_Task prompt_
Find the line with "Disculpa, debes" in the records below. Output exactly from there until after the line with "Rohrleitungsanschluss über 2", without pictures.

_Record excerpts_

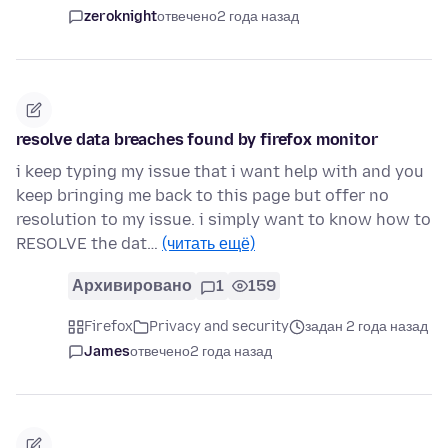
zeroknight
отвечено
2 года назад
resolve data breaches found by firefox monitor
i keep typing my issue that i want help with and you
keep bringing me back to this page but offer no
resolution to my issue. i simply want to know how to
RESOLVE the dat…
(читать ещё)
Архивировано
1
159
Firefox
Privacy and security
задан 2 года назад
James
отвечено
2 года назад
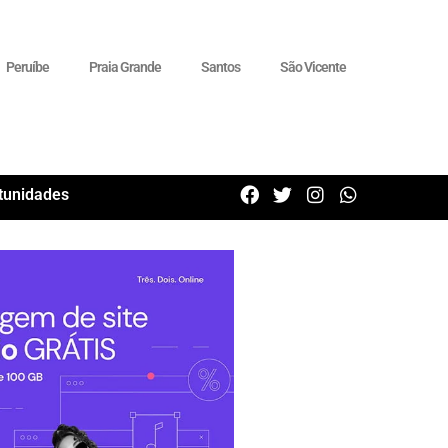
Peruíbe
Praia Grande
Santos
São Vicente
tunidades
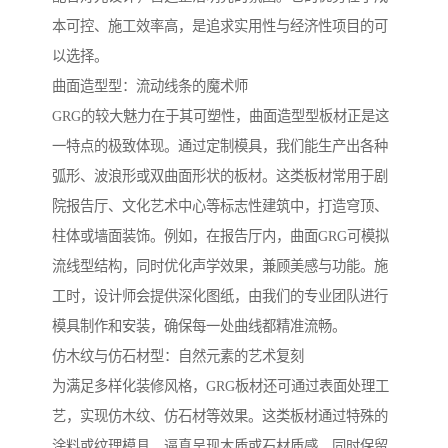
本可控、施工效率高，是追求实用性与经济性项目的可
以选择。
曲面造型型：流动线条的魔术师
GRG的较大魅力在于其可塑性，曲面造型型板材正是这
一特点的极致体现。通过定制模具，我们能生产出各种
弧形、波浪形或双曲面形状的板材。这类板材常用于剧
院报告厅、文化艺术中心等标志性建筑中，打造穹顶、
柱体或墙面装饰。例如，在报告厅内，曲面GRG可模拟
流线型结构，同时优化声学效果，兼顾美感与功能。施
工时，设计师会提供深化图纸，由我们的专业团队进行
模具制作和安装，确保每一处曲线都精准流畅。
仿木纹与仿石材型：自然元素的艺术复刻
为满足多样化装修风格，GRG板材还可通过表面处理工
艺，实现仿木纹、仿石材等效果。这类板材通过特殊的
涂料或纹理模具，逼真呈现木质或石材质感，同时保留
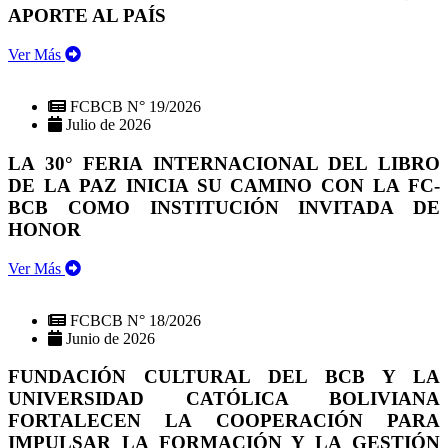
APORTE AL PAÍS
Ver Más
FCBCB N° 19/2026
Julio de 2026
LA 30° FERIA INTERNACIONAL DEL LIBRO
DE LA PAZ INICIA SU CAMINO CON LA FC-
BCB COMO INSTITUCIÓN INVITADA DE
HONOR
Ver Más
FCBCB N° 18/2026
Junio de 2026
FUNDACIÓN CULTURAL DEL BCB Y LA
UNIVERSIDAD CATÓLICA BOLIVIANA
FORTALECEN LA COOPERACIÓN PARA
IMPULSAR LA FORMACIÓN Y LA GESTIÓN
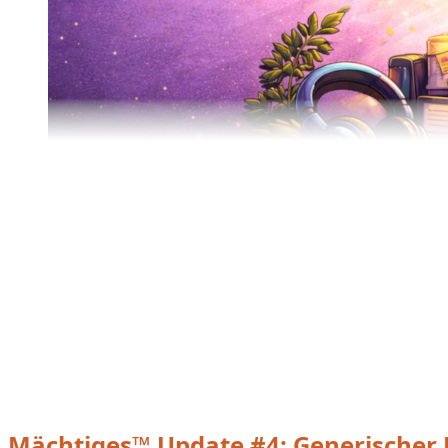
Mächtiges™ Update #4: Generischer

==

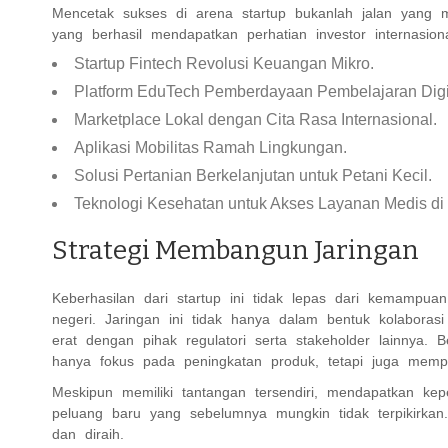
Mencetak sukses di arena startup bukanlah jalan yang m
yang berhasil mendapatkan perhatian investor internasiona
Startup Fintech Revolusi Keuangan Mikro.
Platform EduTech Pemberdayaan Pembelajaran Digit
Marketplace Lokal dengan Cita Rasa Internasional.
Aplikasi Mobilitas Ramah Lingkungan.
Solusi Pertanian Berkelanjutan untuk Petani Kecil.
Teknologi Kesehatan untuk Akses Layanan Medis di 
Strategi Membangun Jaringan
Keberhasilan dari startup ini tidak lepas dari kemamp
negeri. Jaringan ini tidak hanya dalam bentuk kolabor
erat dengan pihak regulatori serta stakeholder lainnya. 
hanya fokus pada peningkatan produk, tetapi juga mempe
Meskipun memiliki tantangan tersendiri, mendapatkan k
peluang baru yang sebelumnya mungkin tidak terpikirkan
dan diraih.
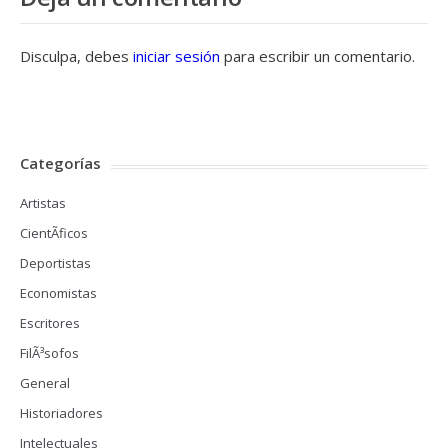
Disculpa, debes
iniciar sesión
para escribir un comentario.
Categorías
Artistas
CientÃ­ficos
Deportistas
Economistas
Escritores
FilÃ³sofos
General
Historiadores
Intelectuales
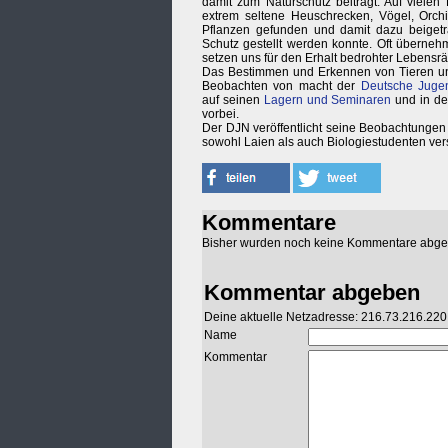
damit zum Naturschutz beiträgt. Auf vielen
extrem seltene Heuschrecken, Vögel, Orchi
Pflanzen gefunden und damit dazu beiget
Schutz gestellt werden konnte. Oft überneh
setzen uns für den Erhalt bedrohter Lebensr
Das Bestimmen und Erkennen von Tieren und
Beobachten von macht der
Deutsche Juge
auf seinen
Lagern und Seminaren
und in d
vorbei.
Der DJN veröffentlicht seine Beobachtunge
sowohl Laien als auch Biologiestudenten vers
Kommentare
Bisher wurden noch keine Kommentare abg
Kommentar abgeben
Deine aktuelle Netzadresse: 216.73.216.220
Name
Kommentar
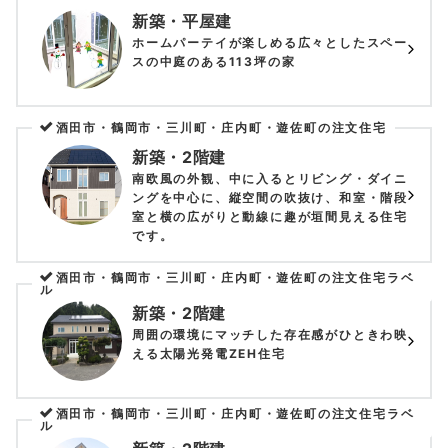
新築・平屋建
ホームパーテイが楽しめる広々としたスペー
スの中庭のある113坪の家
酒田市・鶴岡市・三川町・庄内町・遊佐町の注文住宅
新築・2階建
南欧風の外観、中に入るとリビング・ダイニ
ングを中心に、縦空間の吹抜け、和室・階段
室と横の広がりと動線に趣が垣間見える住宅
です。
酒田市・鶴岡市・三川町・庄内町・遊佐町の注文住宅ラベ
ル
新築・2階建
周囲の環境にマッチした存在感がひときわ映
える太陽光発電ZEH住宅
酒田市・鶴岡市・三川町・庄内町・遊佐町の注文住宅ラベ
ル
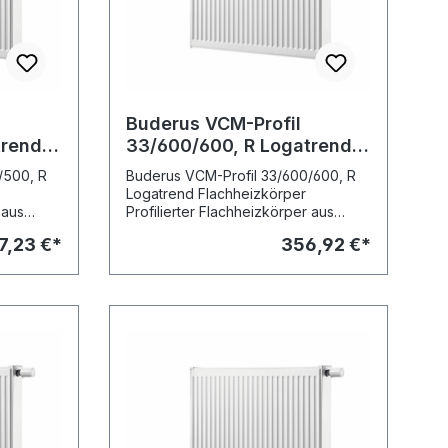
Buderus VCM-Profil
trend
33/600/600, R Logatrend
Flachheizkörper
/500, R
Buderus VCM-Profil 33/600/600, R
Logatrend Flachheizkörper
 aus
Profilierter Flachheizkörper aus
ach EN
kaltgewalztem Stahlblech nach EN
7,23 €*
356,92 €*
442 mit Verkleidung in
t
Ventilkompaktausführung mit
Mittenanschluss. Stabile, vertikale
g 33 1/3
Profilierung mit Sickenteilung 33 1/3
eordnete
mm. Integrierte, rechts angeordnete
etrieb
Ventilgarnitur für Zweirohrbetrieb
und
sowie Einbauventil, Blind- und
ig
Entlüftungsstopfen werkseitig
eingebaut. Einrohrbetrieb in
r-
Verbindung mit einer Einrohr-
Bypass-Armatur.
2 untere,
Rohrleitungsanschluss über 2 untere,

...

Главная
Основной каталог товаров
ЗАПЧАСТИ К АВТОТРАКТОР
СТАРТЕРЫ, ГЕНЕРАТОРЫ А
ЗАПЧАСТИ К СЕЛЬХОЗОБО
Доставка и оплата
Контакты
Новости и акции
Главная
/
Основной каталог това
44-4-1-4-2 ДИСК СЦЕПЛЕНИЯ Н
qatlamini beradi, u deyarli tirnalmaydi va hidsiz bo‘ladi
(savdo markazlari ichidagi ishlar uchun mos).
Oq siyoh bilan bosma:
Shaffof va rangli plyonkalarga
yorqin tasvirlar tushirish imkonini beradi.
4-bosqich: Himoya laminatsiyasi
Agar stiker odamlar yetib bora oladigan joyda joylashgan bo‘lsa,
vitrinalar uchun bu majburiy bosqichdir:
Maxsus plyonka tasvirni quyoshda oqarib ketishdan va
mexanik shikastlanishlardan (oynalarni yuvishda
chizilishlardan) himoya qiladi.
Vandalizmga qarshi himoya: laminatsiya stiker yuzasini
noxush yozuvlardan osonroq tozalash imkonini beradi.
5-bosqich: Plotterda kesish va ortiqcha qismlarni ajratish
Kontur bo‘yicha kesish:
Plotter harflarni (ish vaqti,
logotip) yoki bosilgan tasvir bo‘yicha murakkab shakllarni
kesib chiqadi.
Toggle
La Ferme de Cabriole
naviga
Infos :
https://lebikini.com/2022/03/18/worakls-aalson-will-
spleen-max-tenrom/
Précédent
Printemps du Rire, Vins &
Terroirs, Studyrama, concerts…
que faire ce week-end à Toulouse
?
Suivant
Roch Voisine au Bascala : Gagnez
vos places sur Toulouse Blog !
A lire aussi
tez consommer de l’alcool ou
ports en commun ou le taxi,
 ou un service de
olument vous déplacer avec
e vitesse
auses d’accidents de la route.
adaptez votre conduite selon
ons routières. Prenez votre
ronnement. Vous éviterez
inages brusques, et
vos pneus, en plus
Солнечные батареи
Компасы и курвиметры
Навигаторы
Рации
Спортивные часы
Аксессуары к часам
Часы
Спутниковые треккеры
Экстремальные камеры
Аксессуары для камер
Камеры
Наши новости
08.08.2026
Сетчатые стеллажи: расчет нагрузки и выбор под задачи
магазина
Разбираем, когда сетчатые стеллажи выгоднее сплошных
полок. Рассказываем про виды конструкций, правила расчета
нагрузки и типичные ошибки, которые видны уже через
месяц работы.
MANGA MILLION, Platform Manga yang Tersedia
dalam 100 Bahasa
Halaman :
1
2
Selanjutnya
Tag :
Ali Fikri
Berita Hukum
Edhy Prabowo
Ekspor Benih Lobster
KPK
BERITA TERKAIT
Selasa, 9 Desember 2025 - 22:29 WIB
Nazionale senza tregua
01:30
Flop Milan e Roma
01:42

_Solution_
Disculpa, debes
iniciar sesión
para escribir un comentario.
Categorías
Artistas
CientÃ­ficos
Deportistas
Economistas
Escritores
FilÃ³sofos
General
Historiadores
Intelectuales
damit zum Naturschutz beiträgt. Auf vielen
extrem seltene Heuschrecken, Vögel, Orchi
Pflanzen gefunden und damit dazu beiget
Schutz gestellt werden konnte. Oft überneh
setzen uns für den Erhalt bedrohter Lebensr
Das Bestimmen und Erkennen von Tieren und
Beobachten von macht der
Deutsche Juge
auf seinen
Lagern und Seminaren
und in d
vorbei.
Der DJN veröffentlicht seine Beobachtunge
sowohl Laien als auch Biologiestudenten vers
Kommentare
Bisher wurden noch keine Kommentare abg
Kommentar abgeben
Deine aktuelle Netzadresse: 216.73.216.220
Name
Kommentar
新築・平屋建
ホームパーテイが楽しめる広々としたスペー
スの中庭のある113坪の家
酒田市・鶴岡市・三川町・庄内町・遊佐町の注文住宅
新築・2階建
南欧風の外観、中に入るとリビング・ダイニ
ングを中心に、縦空間の吹抜け、和室・階段
室と横の広がりと動線に趣が垣間見える住宅
です。
酒田市・鶴岡市・三川町・庄内町・遊佐町の注文住宅ラベ
ル
新築・2階建
周囲の環境にマッチした存在感がひときわ映
える太陽光発電ZEH住宅
酒田市・鶴岡市・三川町・庄内町・遊佐町の注文住宅ラベ
ル
Buderus VCM-Profil
trend
33/600/600, R Logatrend
Flachheizkörper
/500, R
Buderus VCM-Profil 33/600/600, R
Logatrend Flachheizkörper
 aus
Profilierter Flachheizkörper aus
ach EN
kaltgewalztem Stahlblech nach EN
7,23 €*
356,92 €*
442 mit Verkleidung in
t
Ventilkompaktausführung mit
Mittenanschluss. Stabile, vertikale
g 33 1/3
Profilierung mit Sickenteilung 33 1/3
eordnete
mm. Integrierte, rechts angeordnete
etrieb
Ventilgarnitur für Zweirohrbetrieb
und
sowie Einbauventil, Blind- und
ig
Entlüftungsstopfen werkseitig
eingebaut. Einrohrbetrieb in
r-
Verbindung mit einer Einrohr-
Bypass-Armatur.
2 untere,
Rohrleitungsanschluss über 2 untere,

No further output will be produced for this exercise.